Saved entries

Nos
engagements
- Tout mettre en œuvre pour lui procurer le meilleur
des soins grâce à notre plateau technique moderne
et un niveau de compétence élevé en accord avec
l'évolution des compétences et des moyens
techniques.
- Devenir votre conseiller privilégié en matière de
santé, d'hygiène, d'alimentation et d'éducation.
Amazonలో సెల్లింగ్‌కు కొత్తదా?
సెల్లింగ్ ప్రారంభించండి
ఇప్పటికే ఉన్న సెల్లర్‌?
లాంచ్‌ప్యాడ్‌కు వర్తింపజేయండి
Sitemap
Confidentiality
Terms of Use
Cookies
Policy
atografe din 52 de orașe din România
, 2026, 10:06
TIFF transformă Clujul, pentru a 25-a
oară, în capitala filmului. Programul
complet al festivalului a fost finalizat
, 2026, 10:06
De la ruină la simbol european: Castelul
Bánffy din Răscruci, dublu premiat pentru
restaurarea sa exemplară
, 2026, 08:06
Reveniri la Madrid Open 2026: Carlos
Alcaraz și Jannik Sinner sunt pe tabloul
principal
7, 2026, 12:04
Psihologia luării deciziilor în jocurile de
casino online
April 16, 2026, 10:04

• Problem to solve
Print exactly, and only, the lines running from the one that contains "Reveniri la Madrid Open 2026: Carlos" to the last line of the records above.

• Response to this exercise
Reveniri la Madrid Open 2026: Carlos
Alcaraz și Jannik Sinner sunt pe tabloul
principal
7, 2026, 12:04
Psihologia luării deciziilor în jocurile de
casino online
April 16, 2026, 10:04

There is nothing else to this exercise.